REQUIREMENT:
What follows is a set of entries. Give them again exactly, without the pictures.

PROVIDED RECORDS:
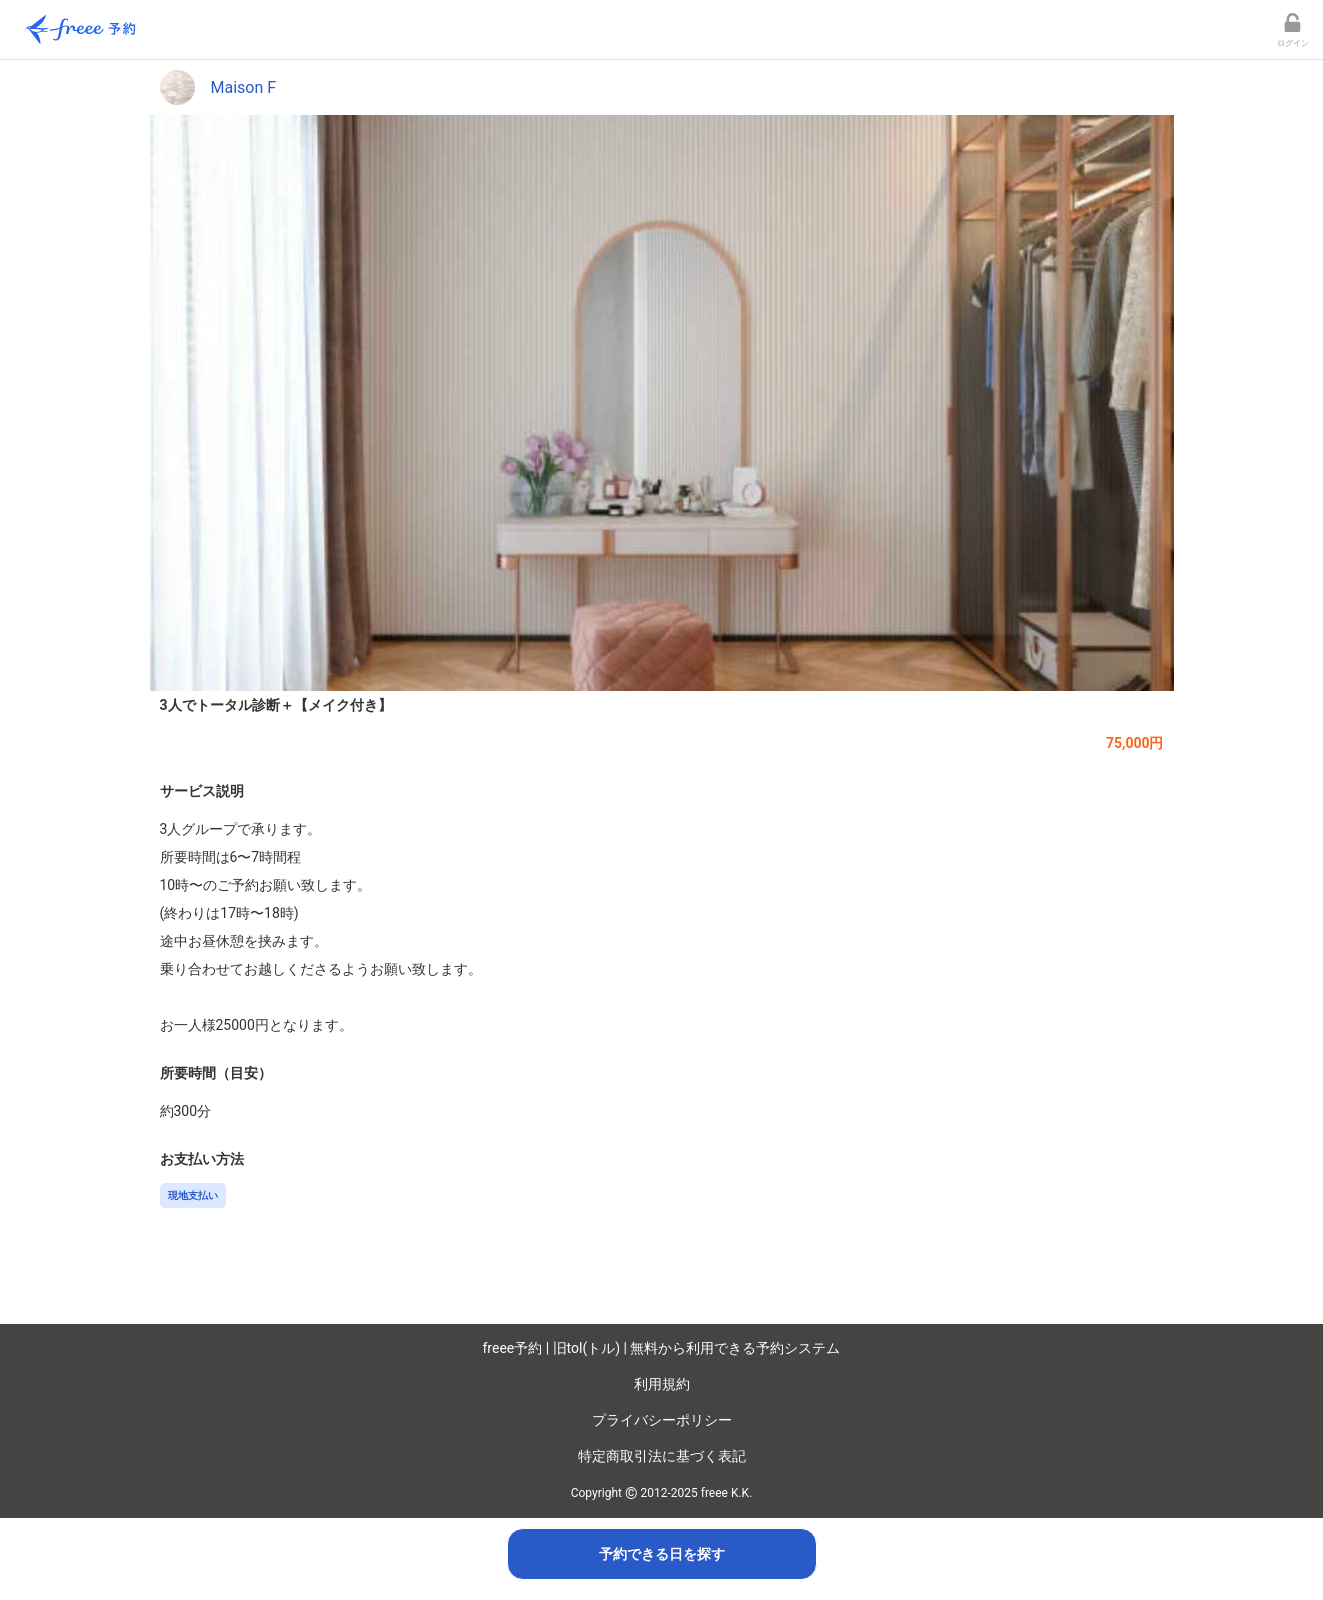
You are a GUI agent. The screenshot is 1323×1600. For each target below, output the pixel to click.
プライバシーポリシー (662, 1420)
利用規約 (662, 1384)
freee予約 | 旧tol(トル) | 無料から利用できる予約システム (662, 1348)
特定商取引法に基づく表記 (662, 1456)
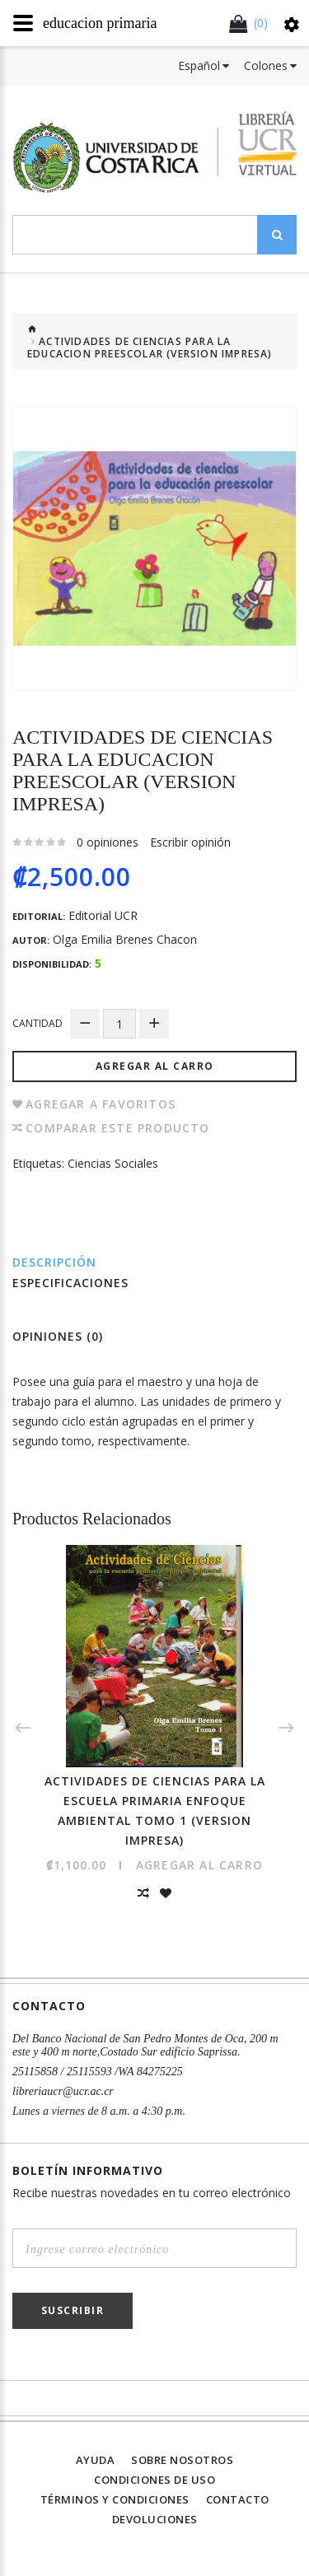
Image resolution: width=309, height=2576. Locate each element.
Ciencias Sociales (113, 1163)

RESPONSE:
You are a GUI agent. The screenshot is 1323×1600. For each target below, output the pixel to click.
プライバシーポリシー (662, 1420)
利用規約 (662, 1384)
freee予約 | 旧tol(トル) | 無料から利用できる予約システム (662, 1348)
特定商取引法に基づく表記 (662, 1456)
Image resolution: width=309, height=2576. Locate each element.
Ciencias Sociales (113, 1163)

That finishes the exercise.